Work request:
Omit all pictures. Print the remaining lines exactly, from the start of the data through the line containing "そんなこと言うとめちゃくちゃ怪しいですよね(笑)。".
+--
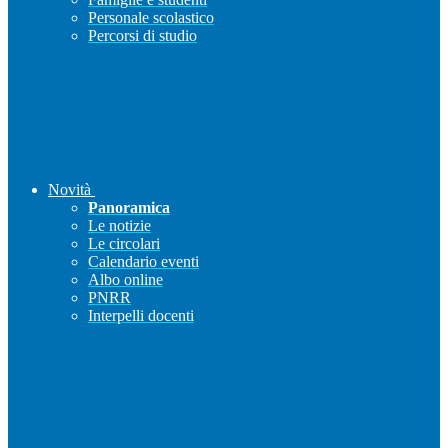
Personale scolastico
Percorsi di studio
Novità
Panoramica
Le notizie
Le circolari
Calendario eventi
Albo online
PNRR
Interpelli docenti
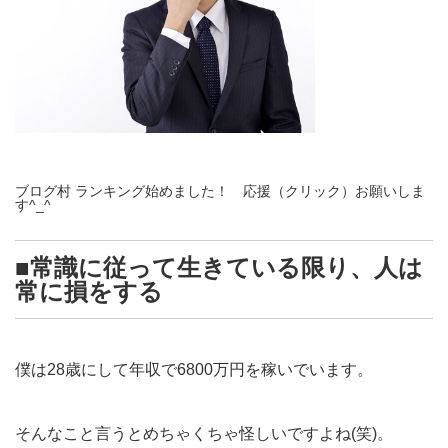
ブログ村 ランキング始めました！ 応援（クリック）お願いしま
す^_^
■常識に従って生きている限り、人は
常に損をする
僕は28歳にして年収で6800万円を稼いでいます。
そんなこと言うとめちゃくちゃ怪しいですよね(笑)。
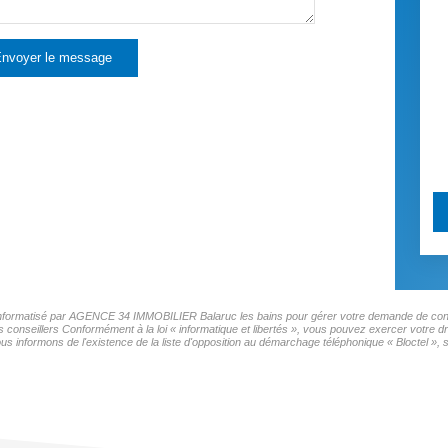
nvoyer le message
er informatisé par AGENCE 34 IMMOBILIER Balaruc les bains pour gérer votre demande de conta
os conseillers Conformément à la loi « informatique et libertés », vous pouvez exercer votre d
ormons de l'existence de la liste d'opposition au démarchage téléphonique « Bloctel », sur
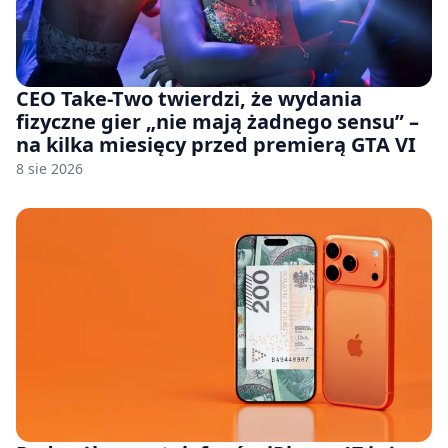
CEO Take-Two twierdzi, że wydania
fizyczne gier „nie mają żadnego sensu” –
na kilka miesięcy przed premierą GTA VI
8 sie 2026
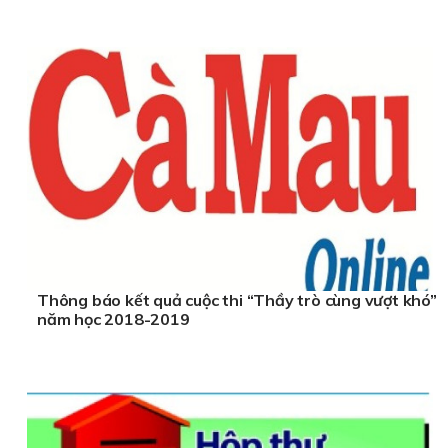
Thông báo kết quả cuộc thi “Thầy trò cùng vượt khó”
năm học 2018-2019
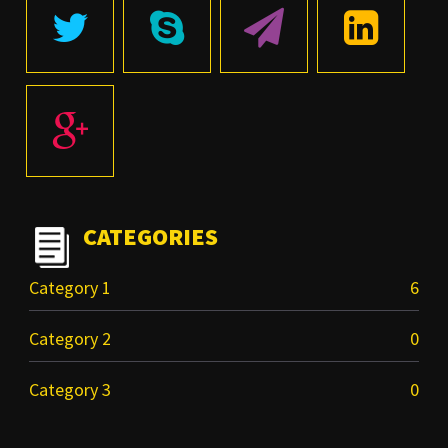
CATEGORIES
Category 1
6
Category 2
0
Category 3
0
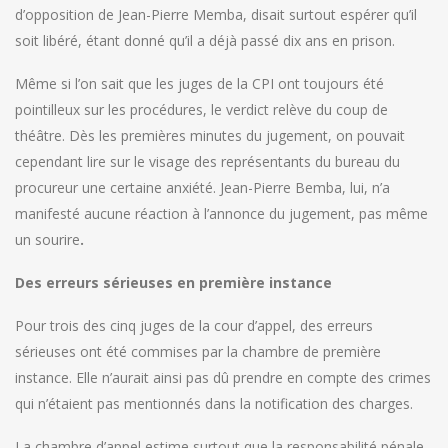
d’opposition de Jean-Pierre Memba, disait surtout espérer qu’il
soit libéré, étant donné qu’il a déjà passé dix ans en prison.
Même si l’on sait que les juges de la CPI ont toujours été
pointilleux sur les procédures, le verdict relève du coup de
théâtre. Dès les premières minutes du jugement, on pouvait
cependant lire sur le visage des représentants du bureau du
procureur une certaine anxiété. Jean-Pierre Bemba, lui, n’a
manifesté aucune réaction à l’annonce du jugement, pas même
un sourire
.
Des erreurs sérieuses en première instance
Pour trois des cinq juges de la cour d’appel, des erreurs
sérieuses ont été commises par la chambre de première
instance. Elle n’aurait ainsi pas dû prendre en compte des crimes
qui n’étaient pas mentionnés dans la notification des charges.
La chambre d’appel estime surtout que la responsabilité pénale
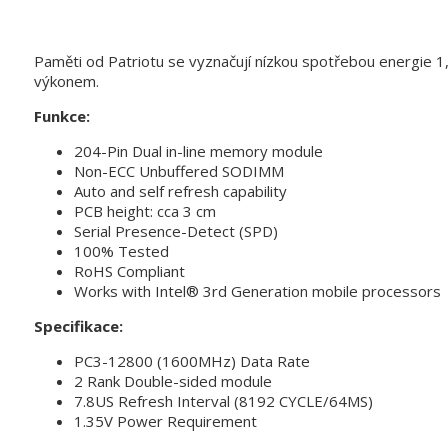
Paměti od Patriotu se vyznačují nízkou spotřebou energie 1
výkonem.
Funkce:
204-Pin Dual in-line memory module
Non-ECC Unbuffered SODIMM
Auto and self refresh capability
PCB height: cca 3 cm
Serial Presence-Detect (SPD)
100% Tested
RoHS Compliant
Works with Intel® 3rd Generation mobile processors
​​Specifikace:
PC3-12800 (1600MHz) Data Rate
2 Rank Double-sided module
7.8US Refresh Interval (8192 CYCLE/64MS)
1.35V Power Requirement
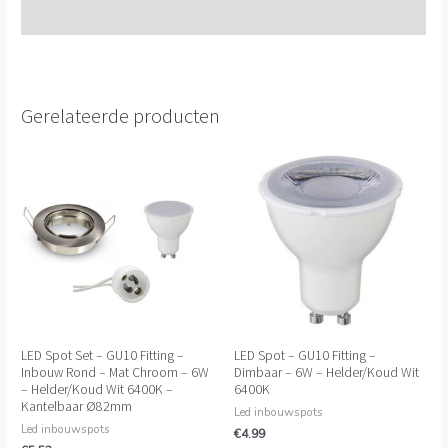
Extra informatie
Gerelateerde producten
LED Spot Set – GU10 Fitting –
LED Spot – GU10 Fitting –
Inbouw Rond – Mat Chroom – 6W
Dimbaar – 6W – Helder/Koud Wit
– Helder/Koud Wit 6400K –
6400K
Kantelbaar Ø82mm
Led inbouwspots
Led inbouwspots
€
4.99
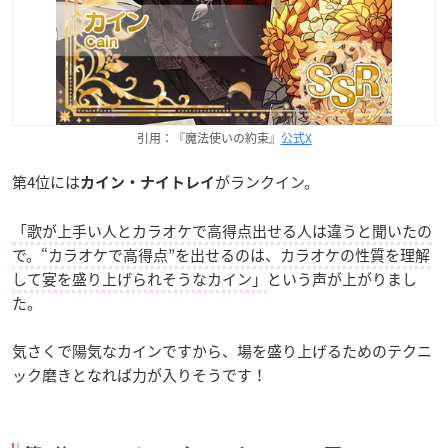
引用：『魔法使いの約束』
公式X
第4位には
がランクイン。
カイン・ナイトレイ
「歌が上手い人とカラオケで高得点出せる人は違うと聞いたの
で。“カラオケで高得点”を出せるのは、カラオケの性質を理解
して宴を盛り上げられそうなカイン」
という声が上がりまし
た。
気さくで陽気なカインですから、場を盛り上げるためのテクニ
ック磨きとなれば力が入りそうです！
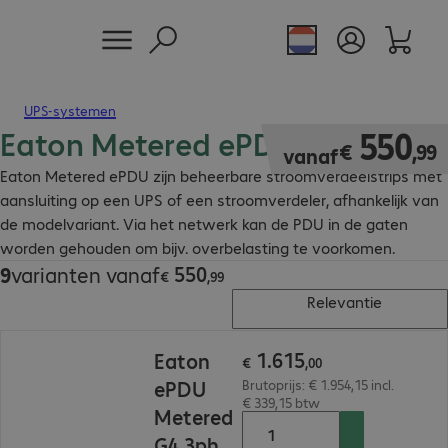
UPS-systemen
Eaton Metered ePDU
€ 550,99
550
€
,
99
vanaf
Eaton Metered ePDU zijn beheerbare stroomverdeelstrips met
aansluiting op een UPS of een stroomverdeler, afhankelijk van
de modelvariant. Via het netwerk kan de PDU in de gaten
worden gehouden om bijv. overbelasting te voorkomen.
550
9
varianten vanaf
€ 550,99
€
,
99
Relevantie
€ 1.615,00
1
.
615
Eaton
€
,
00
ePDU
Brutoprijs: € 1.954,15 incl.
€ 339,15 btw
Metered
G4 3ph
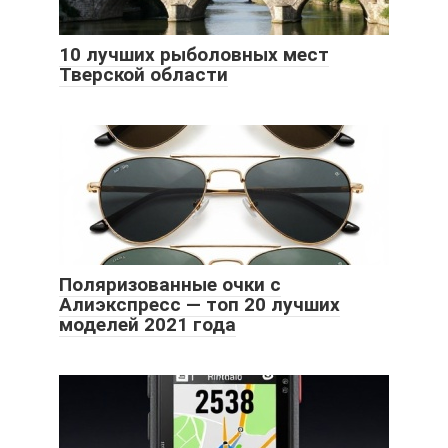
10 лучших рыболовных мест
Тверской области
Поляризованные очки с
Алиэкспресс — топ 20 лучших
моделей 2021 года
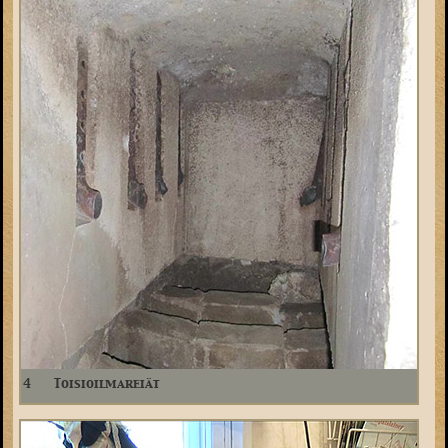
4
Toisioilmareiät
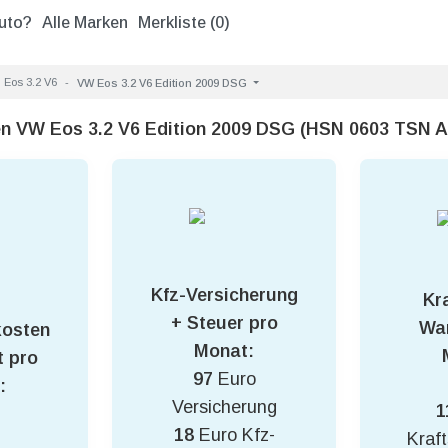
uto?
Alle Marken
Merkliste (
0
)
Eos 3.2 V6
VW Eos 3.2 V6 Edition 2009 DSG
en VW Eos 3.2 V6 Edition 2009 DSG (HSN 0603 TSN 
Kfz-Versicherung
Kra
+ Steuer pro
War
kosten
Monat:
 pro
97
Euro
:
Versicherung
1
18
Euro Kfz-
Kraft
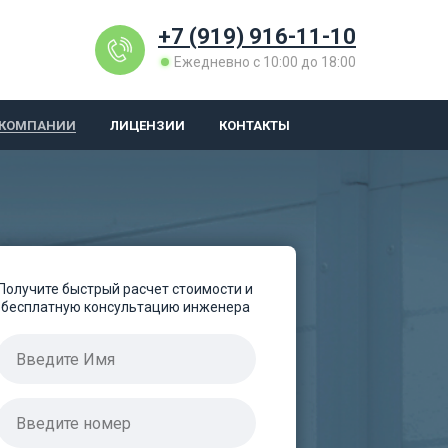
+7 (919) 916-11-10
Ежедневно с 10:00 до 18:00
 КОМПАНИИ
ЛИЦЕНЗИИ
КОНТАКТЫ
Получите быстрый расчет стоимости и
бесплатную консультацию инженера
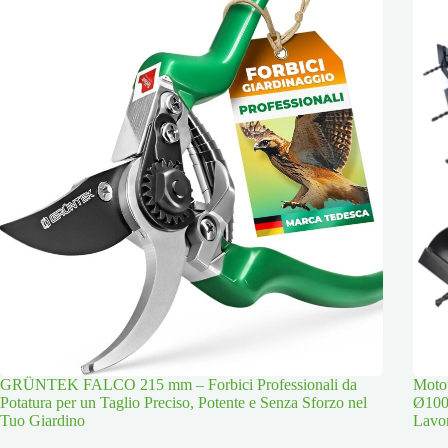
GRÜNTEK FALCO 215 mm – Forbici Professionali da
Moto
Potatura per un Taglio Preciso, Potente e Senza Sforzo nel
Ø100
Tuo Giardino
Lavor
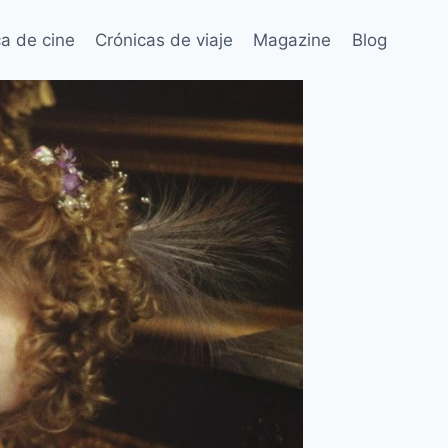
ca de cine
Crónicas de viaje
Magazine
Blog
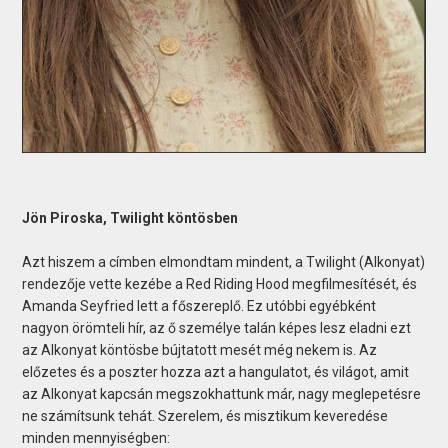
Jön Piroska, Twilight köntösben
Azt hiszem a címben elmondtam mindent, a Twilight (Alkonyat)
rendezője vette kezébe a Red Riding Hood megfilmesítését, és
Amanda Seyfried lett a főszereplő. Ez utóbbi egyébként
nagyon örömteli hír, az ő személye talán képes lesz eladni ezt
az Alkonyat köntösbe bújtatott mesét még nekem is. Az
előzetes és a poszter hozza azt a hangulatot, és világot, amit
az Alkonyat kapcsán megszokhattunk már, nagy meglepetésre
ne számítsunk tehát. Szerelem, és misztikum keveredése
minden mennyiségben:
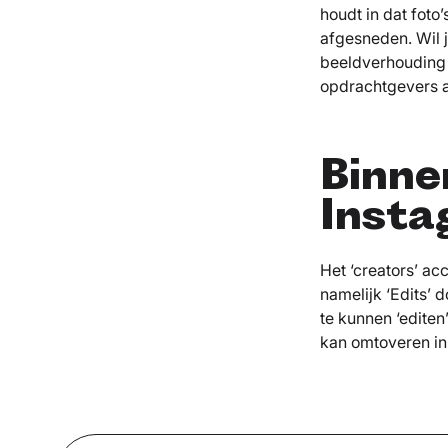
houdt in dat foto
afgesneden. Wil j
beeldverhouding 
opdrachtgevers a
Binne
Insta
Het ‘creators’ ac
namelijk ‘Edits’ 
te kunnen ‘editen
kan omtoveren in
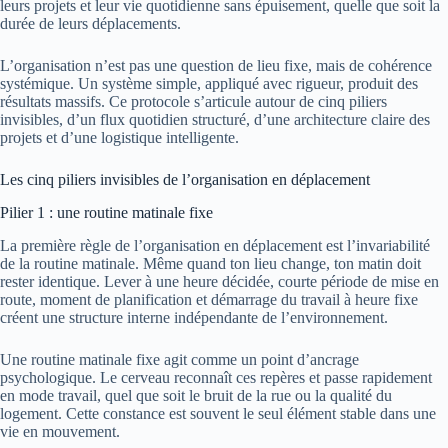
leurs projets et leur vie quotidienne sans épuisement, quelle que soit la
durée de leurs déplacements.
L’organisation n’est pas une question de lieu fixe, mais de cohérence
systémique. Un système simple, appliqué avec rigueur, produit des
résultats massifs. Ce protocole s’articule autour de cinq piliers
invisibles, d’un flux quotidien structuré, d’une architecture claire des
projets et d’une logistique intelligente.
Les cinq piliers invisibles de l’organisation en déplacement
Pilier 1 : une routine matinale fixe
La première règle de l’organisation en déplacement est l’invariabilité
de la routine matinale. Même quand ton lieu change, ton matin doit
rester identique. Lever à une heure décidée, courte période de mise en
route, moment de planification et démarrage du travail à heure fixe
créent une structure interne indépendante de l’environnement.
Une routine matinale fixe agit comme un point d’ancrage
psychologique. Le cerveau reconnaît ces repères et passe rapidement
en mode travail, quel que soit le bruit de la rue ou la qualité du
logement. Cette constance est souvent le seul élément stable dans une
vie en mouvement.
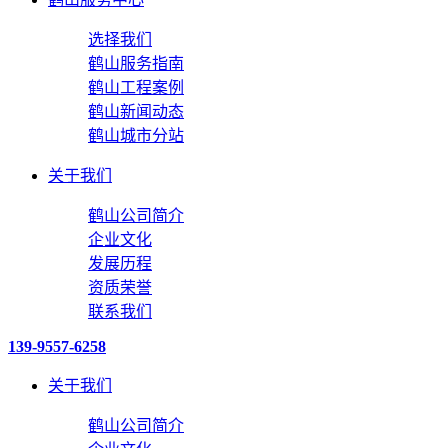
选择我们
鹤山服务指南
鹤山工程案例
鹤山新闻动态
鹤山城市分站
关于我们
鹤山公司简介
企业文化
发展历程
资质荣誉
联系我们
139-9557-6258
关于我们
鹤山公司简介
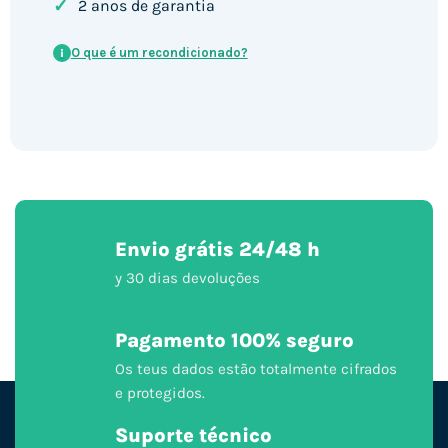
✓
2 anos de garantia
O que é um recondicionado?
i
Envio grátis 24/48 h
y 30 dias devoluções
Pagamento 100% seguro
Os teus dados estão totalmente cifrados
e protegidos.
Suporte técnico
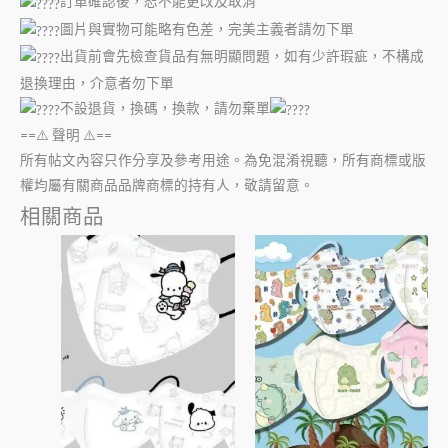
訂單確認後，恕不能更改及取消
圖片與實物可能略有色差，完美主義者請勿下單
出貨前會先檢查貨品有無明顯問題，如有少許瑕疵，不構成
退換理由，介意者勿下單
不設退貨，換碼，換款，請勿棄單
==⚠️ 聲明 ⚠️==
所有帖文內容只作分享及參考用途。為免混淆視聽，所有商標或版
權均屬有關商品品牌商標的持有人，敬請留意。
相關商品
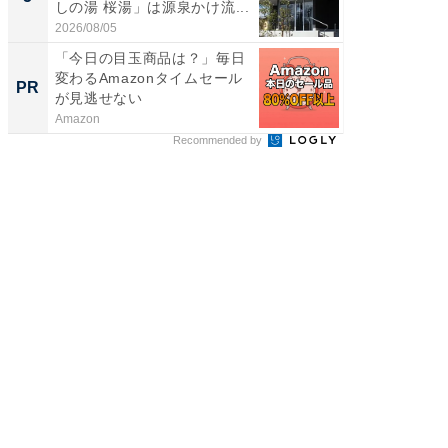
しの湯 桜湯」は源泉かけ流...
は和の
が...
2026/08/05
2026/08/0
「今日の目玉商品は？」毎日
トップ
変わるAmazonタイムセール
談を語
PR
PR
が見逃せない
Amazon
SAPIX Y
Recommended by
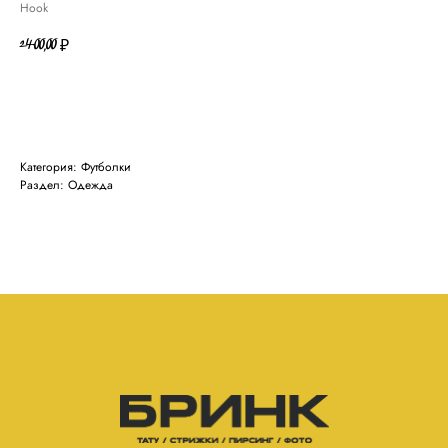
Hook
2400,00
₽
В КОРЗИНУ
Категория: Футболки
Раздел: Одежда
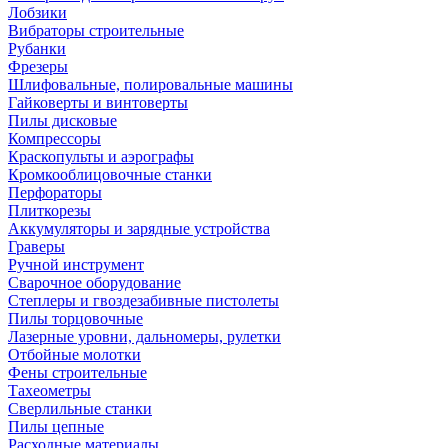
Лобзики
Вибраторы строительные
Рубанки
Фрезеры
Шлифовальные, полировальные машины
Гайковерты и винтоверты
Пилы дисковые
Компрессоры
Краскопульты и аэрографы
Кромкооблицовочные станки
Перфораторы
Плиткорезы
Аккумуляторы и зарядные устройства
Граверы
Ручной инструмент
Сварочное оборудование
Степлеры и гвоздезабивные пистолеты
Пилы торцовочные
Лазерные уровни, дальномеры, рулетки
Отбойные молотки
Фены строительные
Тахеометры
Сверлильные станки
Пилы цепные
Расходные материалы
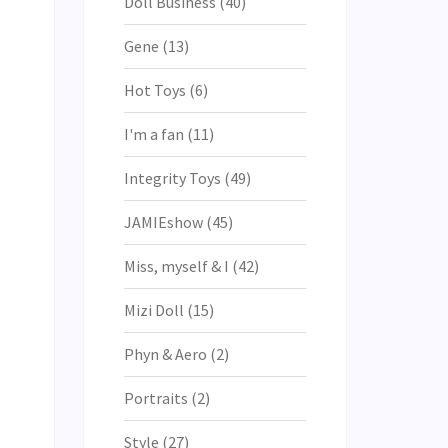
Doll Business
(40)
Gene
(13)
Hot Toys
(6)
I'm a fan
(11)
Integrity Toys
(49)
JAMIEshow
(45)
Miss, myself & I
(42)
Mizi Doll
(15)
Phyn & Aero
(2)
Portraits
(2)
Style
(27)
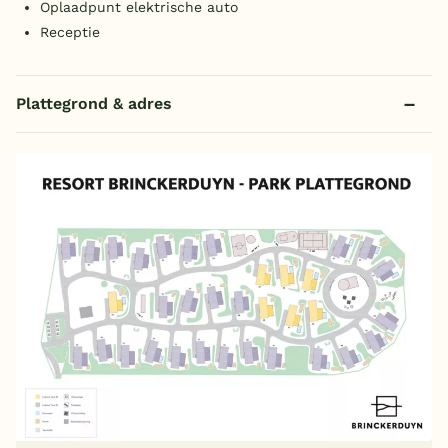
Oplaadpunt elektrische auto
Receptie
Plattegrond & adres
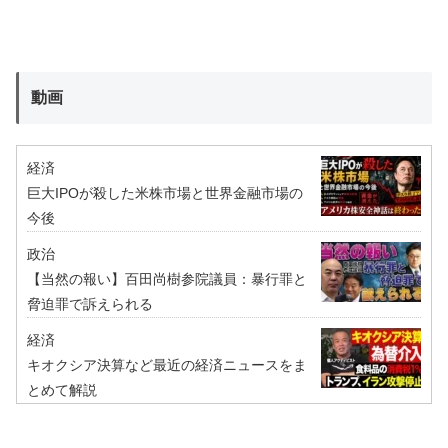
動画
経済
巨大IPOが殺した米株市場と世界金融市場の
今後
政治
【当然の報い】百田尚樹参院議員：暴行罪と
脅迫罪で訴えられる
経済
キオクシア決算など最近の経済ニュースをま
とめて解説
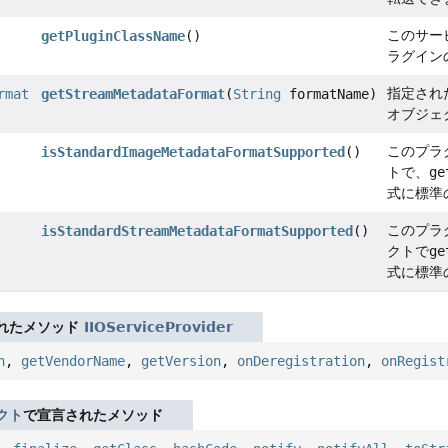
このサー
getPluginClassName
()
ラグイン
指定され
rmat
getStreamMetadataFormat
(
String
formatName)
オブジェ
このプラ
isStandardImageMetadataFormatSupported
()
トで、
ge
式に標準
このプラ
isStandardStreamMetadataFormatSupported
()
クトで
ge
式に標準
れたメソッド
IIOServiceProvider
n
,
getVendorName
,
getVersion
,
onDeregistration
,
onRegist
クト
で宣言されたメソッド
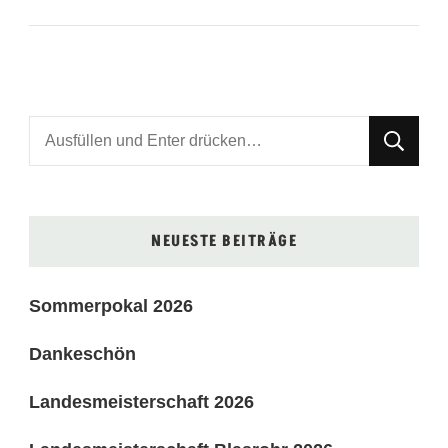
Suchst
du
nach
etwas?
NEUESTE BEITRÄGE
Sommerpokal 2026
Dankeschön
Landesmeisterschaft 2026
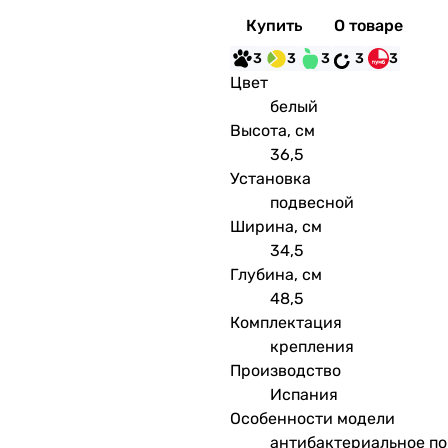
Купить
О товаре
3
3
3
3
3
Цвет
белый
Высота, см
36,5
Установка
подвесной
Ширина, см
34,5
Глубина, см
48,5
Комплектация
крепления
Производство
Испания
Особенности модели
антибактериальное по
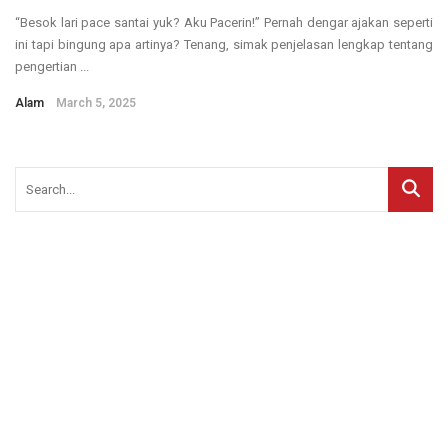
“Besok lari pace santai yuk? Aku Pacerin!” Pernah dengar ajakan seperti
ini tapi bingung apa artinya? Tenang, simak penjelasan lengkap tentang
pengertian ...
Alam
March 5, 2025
+--
Completed task:
Personale scolastico
Percorsi di studio
Novità
Panoramica
Le notizie
Le circolari
Calendario eventi
Albo online
PNRR
Interpelli docenti
ブログ村 ランキング始めました！ 応援（クリック）お願いしま
す^_^
■常識に従って生きている限り、人は
常に損をする
僕は28歳にして年収で6800万円を稼いでいます。
そんなこと言うとめちゃくちゃ怪しいですよね(笑)。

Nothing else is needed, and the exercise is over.